These goals are designed to drive both short-term and long-term financial results. The following are some of the results in 2011 from these efforts:
Our company-owned domestic same store sales increased by 10.1%, which includes a 37.3% increase from our GNC.com business.
We increased our company-owned domestic store count by 131 net new stores, or 4.8%.
Our retail segment sales increased by 13.0%, and operating income increased by 33.9%.
Total franchising revenue grew 14.0%, and operating income increased by 18.6%.
Domestic franchising revenue grew 11.5%, and we added 21 net new franchise stores.
International franchise revenue grew by 16.6%, as we added 153 net new franchise stores.
We began making wholesale sales in China through multiple retailers and other distribution channels.
We acquired LuckyVitamin.com in August 2011. LuckyVitamin.com generated $14.5 million of revenue in 2011 following the date of its
acquisition.
We increased our sales in our wholesale/manufacturing segment by 18.8% through our new wholesale distribution channels, including Sam's
Club and PetSmart, and increased third-party sales.
Consistent with our focus on communicating our core "Live Well" theme in both magazine and print, we expanded our marketing campaign to
include a "best in class" theme.
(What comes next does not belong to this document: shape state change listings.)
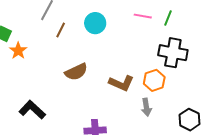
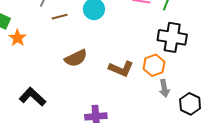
brown line: (61, 30) -> (60, 17), turned 49
gray arrow: (146, 107) -> (164, 88), moved

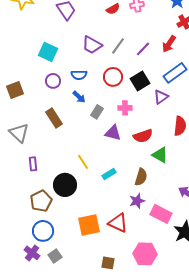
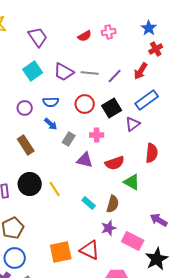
gray line: (118, 46) -> (90, 73), turned 60
cyan square: (48, 52) -> (33, 71), moved, turned 30
cyan rectangle: (109, 174) -> (89, 203), moved, turned 72
black circle: (65, 185) -> (30, 184), moved

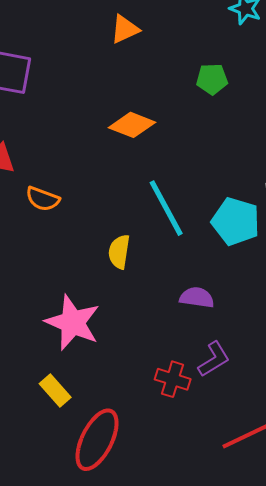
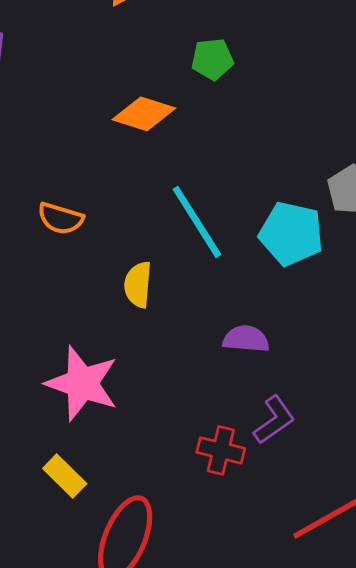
green pentagon: (212, 79) -> (212, 59), moved
orange semicircle: (43, 199) -> (61, 218), moved

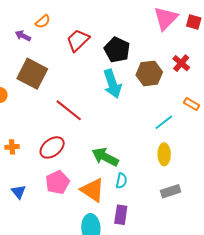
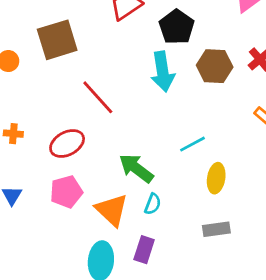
brown square: (32, 74) -> (57, 40), turned 36
cyan line: (164, 122) -> (193, 144), moved

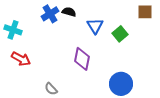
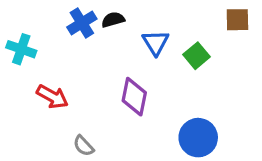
black semicircle: (69, 12) -> (113, 20), turned -32
red arrow: (21, 59) -> (52, 97), moved

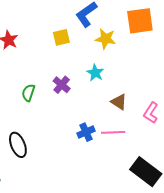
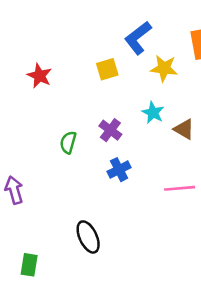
brown triangle: (119, 102) -> (184, 129), moved
blue cross: (86, 132) -> (119, 170), moved
black ellipse: (18, 145) -> (88, 237), moved

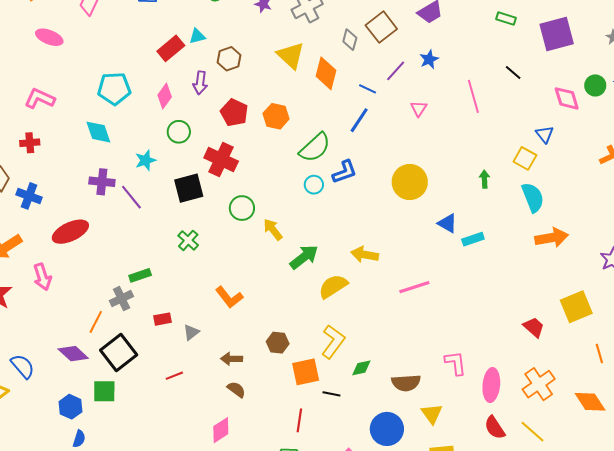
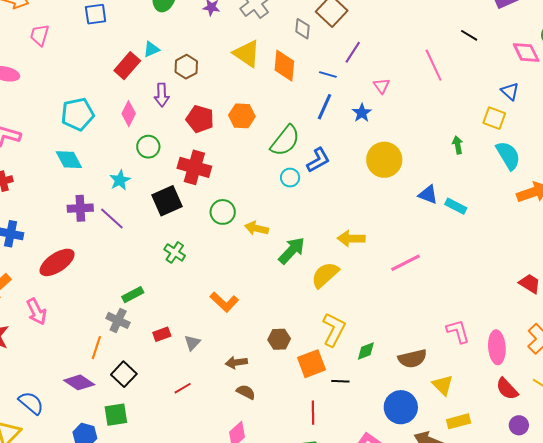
blue star: (429, 59) -> (362, 113), moved
yellow arrow: (273, 229) -> (257, 228), turned -30
cyan rectangle: (473, 239) -> (456, 206), turned 55
gray cross: (121, 299) -> (118, 320), turned -30
black square: (119, 353) -> (124, 374), size x0.7

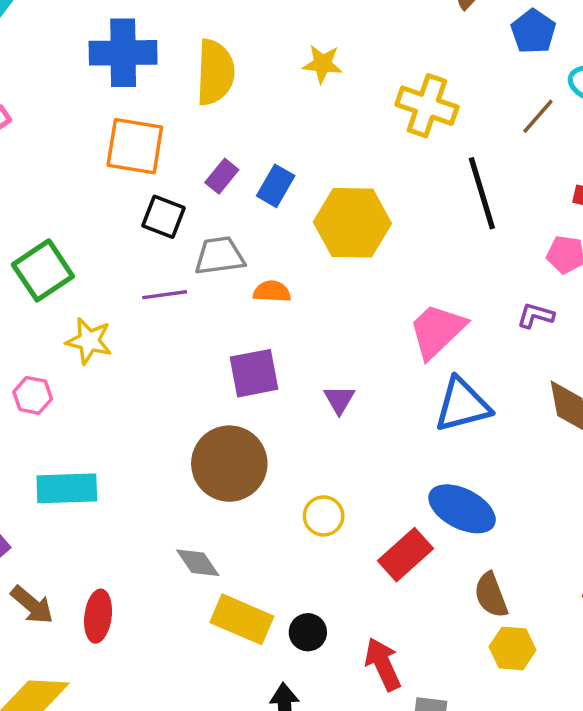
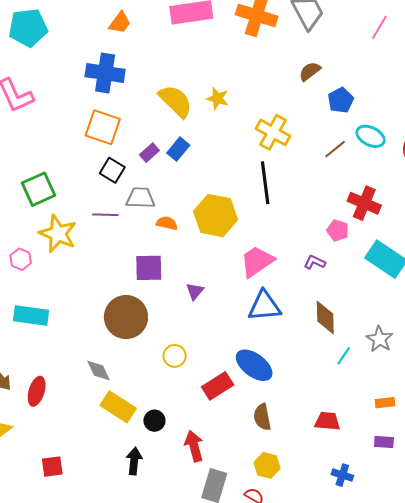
yellow semicircle: (215, 72) -> (176, 101), moved, turned -57
blue rectangle: (276, 186) -> (178, 149), moved
black line: (482, 193) -> (265, 183), moved
yellow hexagon: (352, 223) -> (216, 216), moved
yellow star: (89, 341) -> (58, 234), size x1.4
yellow hexagon: (513, 648) -> (267, 465), moved

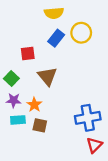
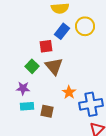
red square: (28, 53) -> (46, 46), moved
green square: (11, 79) -> (32, 66), moved
orange star: (34, 105) -> (69, 92), moved

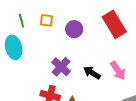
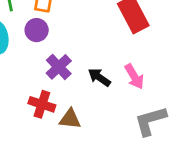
purple circle: (74, 29) -> (37, 30), moved

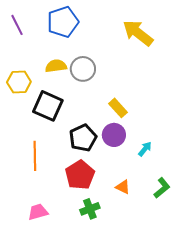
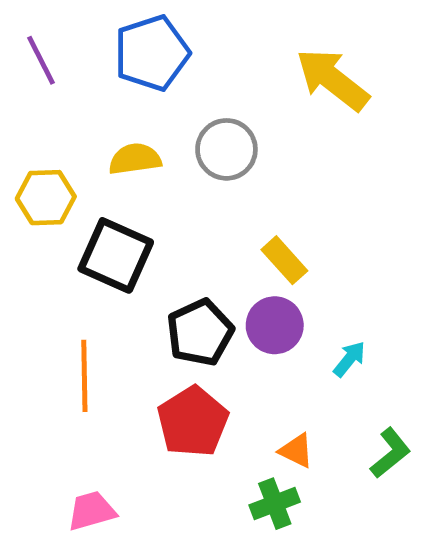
gray circle: (83, 69) -> (226, 149), moved
green cross: (90, 209) -> (275, 504), moved

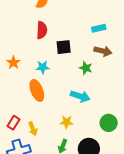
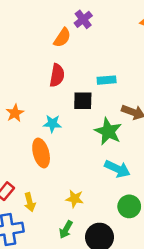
cyan rectangle: (99, 28) -> (107, 80), moved
green star: (86, 68) -> (108, 131), size x1.5
cyan arrow: (80, 96) -> (117, 169), moved

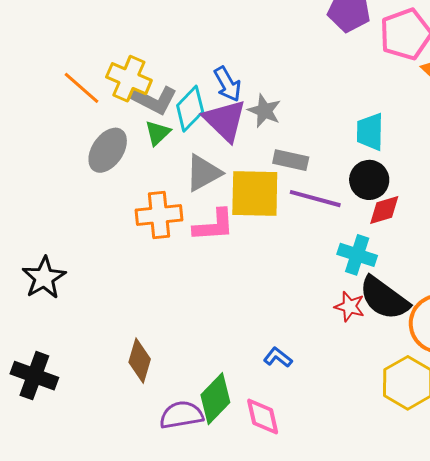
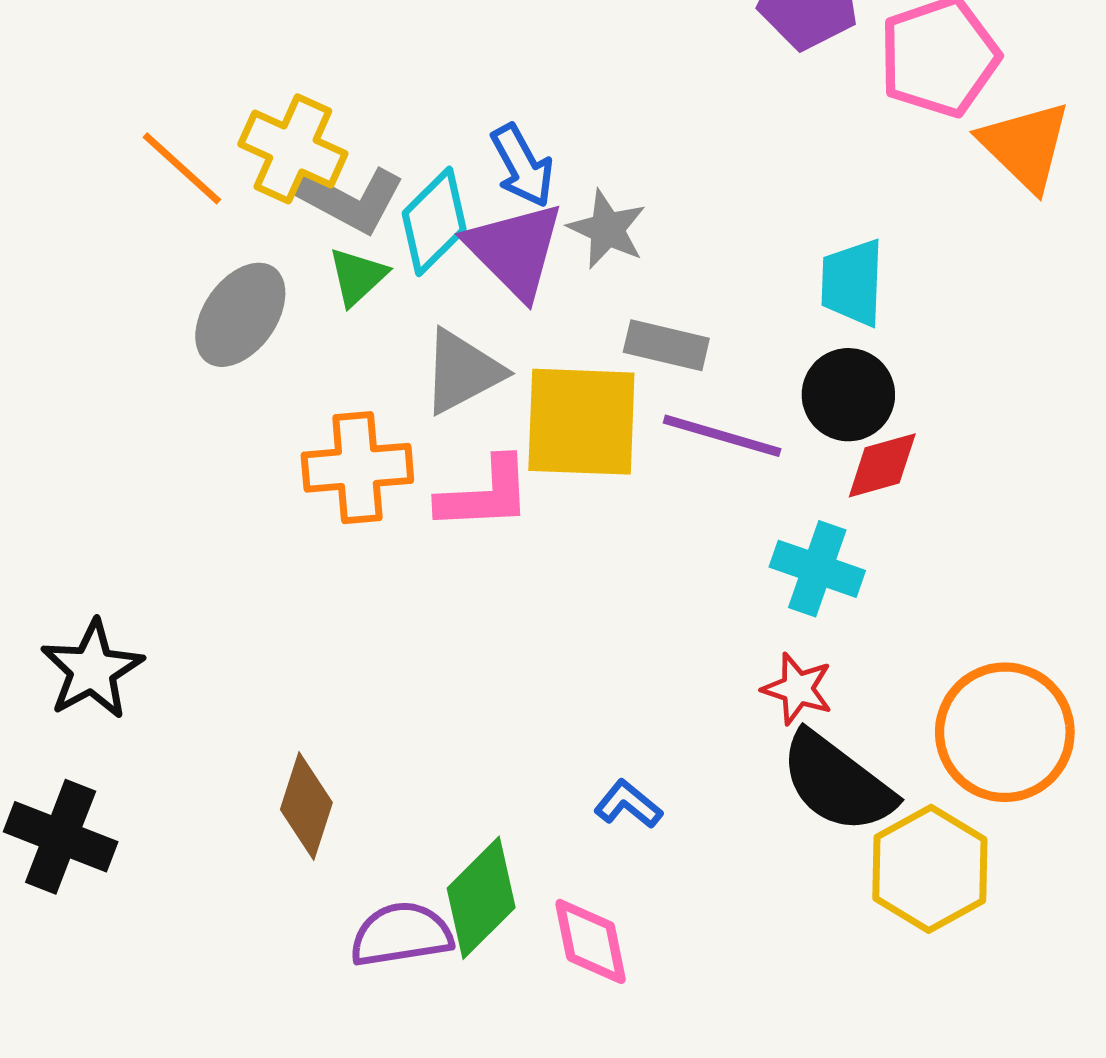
black star: (44, 278) -> (92, 670), moved
black semicircle: (384, 298) -> (837, 782), moved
The campaign's branding images reflect our core customer—youthful, athletic, aspirational and goal oriented.
We generated 13.7% of total revenue growth which drove a 33.0% increase in total operating income. However, excluding certain expenses
associated with the IPO, the Secondary Offering, executive severance and other strategic alternative costs, total operating income increased by
37.6% in 2011 compared to 2010.
On March 4, 2011, Centers entered into a $1.2 billion term loan facility with a term of seven years (the "Term Loan Facility") and an $80.0 million
revolving credit facility with a term of five years (the "Revolving Credit Facility" and, together with the Term Loan Facility, the "Senior Credit Facility").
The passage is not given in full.